== About this exercise ==
Could you give back every record below exactly, leaving out the pictures?

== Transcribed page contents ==
::::

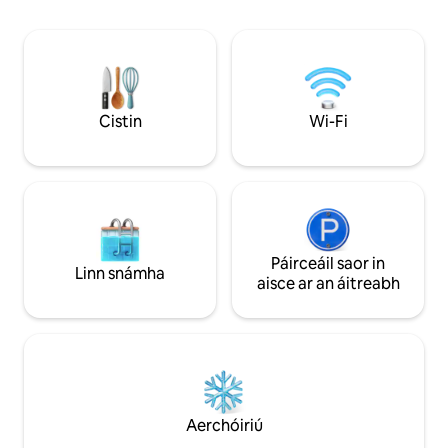
vacsaínithe agus cloí le bearta eipidéim
réscáileáin i ngac
na heipidéime chuig an litir. Baineann an
saor in aisce. Tai
rud céanna le bialanna, caiféanna,
a bhfuil radharc os
músaeim agus siopaí, mar sin ba chóir
ar na hoileáin mágu
duit a bheith in ann do scíth a ligean agus
taitneamh a bhain
a bheith sábháilte. Níl le déanamh agat
cóngarach. Tá Trog
Cistin
Wi-Fi
ach am iontach a bheith agat agus
Aerfort Split 8 km ó
cuimhní maithe a ghlacadh leat.
Páirceáil saor in
Linn snámha
aisce ar an áitreabh
Aerchóiriú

::::

== Result ==
vacsaínithe agus cloí le bearta eipidéim
réscáileáin i ngac
na heipidéime chuig an litir. Baineann an
saor in aisce. Tai
rud céanna le bialanna, caiféanna,
a bhfuil radharc os
músaeim agus siopaí, mar sin ba chóir
ar na hoileáin mágu
duit a bheith in ann do scíth a ligean agus
taitneamh a bhain
a bheith sábháilte. Níl le déanamh agat
cóngarach. Tá Trog
Cistin
Wi-Fi
ach am iontach a bheith agat agus
Aerfort Split 8 km ó
cuimhní maithe a ghlacadh leat.
Páirceáil saor in
Linn snámha
aisce ar an áitreabh
Aerchóiriú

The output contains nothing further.